Dataset entries
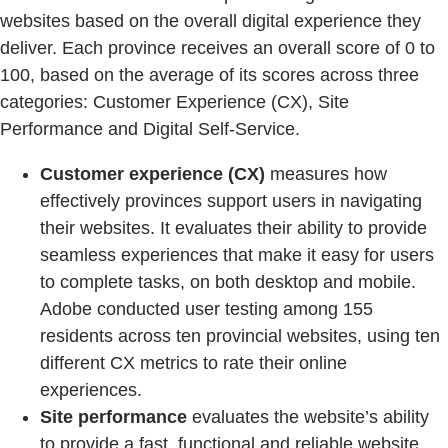
websites based on the overall digital experience they
deliver. Each province receives an overall score of 0 to
100, based on the average of its scores across three
categories: Customer Experience (CX), Site
Performance and Digital Self-Service.
Customer experience (CX)
measures how
effectively provinces support users in navigating
their websites. It evaluates their ability to provide
seamless experiences that make it easy for users
to complete tasks, on both desktop and mobile.
Adobe conducted user testing among 155
residents across ten provincial websites, using ten
different CX metrics to rate their online
experiences.
Site performance
evaluates the website’s ability
to provide a fast, functional and reliable website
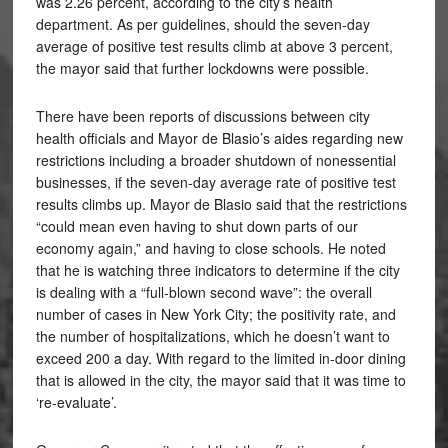
was 2.26 percent, according to the city’s health
department. As per guidelines, should the seven-day
average of positive test results climb at above 3 percent,
the mayor said that further lockdowns were possible.
There have been reports of discussions between city
health officials and Mayor de Blasio’s aides regarding new
restrictions including a broader shutdown of nonessential
businesses, if the seven-day average rate of positive test
results climbs up. Mayor de Blasio said that the restrictions
“could mean even having to shut down parts of our
economy again,” and having to close schools. He noted
that he is watching three indicators to determine if the city
is dealing with a “full-blown second wave”: the overall
number of cases in New York City; the positivity rate, and
the number of hospitalizations, which he doesn’t want to
exceed 200 a day. With regard to the limited in-door dining
that is allowed in the city, the mayor said that it was time to
‘re-evaluate’.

### Assigned task
The entries above are to be printed again word for word, with every picture removed.

### Task output
websites based on the overall digital experience they
deliver. Each province receives an overall score of 0 to
100, based on the average of its scores across three
categories: Customer Experience (CX), Site
Performance and Digital Self-Service.
Customer experience (CX)
measures how
effectively provinces support users in navigating
their websites. It evaluates their ability to provide
seamless experiences that make it easy for users
to complete tasks, on both desktop and mobile.
Adobe conducted user testing among 155
residents across ten provincial websites, using ten
different CX metrics to rate their online
experiences.
Site performance
evaluates the website’s ability
to provide a fast, functional and reliable website
was 2.26 percent, according to the city’s health
department. As per guidelines, should the seven-day
average of positive test results climb at above 3 percent,
the mayor said that further lockdowns were possible.
There have been reports of discussions between city
health officials and Mayor de Blasio’s aides regarding new
restrictions including a broader shutdown of nonessential
businesses, if the seven-day average rate of positive test
results climbs up. Mayor de Blasio said that the restrictions
“could mean even having to shut down parts of our
economy again,” and having to close schools. He noted
that he is watching three indicators to determine if the city
is dealing with a “full-blown second wave”: the overall
number of cases in New York City; the positivity rate, and
the number of hospitalizations, which he doesn’t want to
exceed 200 a day. With regard to the limited in-door dining
that is allowed in the city, the mayor said that it was time to
‘re-evaluate’.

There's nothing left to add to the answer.